A related but slightly different concept is information hiding, which refers to hiding the inner workings or implementation details of functionality within software components from other components in the application. If the inner workings of a particular method in an object change, the rest of the system should not even be aware that the change has occurred, as long as the arguments passed to the method and the data type returned from the method do not change. This stable, unchanging external interface is critical to the stability and flexibility of an OO application.

Let's look at a couple of examples of information hiding to illustrate how this works within the context of a CFC. First, let's add a getAge() method to the Person CFC. Another component calling this method should not need to know how the age is calculated; it only needs to know that the Person CFC has a getAge() method that returns the person's age.

The getAge() method might look something like this:

    <cffunction name="getAge" access="public" output="false" returntype="numeric"
        hint="I return the age of the Person">
        <cfreturn dateDiff("y", getBirthdate(), now()) />
    </cffunction>

By wrapping the functionality to calculate the person's age in a <cffunction>, the implementation details (i.e., business logic) of this function are hidden to the caller. In this simple example, information hiding probably is not critical, but it is easy to see the power of hiding these details from the components calling this method. Since the Person CFC owns both its data and its behavior, the means to calculate the age could be changed at any time and a component calling the getAge() method would be none the wiser.

Now let's add a getSalary() method to the Person CFC (see below). This is sensitive data to which individuals should have limited access. Since the salary variable is in the CFC's variables scope, a component within the application wanting to retrieve this information needs to go through the getter method to access it.
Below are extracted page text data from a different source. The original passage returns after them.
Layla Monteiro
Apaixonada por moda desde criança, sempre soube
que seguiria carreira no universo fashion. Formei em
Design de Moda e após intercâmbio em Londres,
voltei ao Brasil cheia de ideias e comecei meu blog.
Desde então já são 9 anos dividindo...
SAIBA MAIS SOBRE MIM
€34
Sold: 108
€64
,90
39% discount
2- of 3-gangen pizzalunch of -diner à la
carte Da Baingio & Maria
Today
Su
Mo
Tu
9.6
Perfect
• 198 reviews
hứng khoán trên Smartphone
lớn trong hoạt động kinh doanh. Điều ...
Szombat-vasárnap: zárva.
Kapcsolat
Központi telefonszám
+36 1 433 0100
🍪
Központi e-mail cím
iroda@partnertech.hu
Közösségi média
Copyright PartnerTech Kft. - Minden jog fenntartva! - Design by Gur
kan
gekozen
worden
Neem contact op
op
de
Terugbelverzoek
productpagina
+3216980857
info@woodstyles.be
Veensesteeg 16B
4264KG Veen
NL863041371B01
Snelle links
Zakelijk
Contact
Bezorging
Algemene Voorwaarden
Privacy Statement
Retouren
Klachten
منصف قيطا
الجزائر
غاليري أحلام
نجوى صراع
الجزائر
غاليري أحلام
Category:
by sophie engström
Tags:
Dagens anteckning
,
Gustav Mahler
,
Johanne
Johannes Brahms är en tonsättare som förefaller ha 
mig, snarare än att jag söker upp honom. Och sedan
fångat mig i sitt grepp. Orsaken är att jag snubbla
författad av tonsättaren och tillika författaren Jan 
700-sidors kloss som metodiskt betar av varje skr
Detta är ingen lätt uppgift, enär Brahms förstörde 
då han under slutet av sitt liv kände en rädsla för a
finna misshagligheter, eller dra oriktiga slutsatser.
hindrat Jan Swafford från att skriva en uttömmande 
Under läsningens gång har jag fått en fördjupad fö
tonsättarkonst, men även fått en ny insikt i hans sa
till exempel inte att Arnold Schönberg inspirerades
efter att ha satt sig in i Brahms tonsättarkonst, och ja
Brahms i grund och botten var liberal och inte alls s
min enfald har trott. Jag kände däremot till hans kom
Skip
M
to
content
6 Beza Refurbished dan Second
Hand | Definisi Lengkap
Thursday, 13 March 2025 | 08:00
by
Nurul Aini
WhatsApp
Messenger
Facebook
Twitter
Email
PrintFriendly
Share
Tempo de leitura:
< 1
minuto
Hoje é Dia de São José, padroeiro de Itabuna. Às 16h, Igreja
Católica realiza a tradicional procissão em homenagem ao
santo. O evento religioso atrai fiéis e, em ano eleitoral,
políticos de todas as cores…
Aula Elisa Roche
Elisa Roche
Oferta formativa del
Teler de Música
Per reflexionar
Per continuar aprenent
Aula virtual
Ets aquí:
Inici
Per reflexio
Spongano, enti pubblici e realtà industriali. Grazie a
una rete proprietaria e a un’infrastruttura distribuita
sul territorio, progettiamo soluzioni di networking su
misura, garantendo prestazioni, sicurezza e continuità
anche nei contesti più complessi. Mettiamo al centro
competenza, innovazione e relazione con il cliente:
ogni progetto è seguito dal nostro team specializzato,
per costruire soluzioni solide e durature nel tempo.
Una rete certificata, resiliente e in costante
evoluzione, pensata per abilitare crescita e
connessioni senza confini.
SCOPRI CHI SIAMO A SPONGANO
This gives developers the opportunity to add security to the getSalary() method by requiring the caller to pass in the current user's user type, for example.

In a real application, security responsibilities would likely fall elsewhere in the architecture (i.e., they would not exist directly in a single method in the Person CFC), but this example works well for illustrative purposes.

    <cffunction name="getSalary" access="public" output="false" returntype="numeric"
        hint="I return the Person's salary">
        <cfargument name="userType" type="string" required="true" />

        <cfif arguments.userType is not "manager">
            <cfthrow type="securityError" message="Security Violation"
                detail="You do not have permission to access the salary." />
        <cfelse>
            <cfreturn variables.salary />
        </cfif>
    </cffunction>

If the type of user that can access salary data were to change, or if the way in which the user type was determined within the getSalary method were to change, the rest of the application should not be aware of the change and should not break as a result of the change.

Building all CFCs in this way helps developers create systems that can be more easily maintained because a change to one piece of the application has little or no impact on any other part of the application.